So in any real situation, neither will the normal be the "true" error distribution, nor the Laplace, nor actually anything that can be written down.

The reason why we use model-based theory is that it gives us an idea what to do, which will work well in an idealised situation in the world of mathematics. This is is at least something, even though it doesn't guarantee us that the method will work well in reality. But the idea that in order to apply a method derived from a model-based approach, the model must be true in reality is wrong (if that were the case, we could never apply anything).

Both the LS-regression and the L1-regression (the ML for Laplace) fit a regression line/hyperplane to the data in a well defined and intuitively reasonable way (minimising the sum of squared, or unsquared deviations). When it comes to choosing between them (or even other methods such as proper breakdown robust estimators such as MM), we need to use all understanding that we have, which includes model-based theoretical results, but also other things, like regarding the way how outliers affect both of these estimators (the LS somewhat more), numerical instability of L1, potentially good asymptotic properties of the LS-estimator and derived inference for many non-normal distributions due to the central limit theorem.

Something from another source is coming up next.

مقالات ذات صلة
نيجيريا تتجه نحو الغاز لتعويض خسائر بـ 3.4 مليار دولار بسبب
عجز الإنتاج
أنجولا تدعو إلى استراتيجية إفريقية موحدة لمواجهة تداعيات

Obviously we may hope that if data look roughly like following the assumed model, we will be better off than if they don't, so comparing the data with the assumed model makes some sense, but it has severe limitations. For example, if you take any well defined distance between distributions, it is not true in general that the LS-estimator will work the better, the closer the empirical residual distribution is to the normal distribution.

The task of model diagnostics is not to find out any "best" model for the errors, but rather to see whether the data have characteristics (such as outliers) that will lead to potentially misleading results, which also needs to take into account how in the real situation of interest results are going to be interpreted and used, and whether it for example is possible to monitor the data generating process in such a way that erroneous observations that are potential outliers can be reliably spotted and removed before analysis.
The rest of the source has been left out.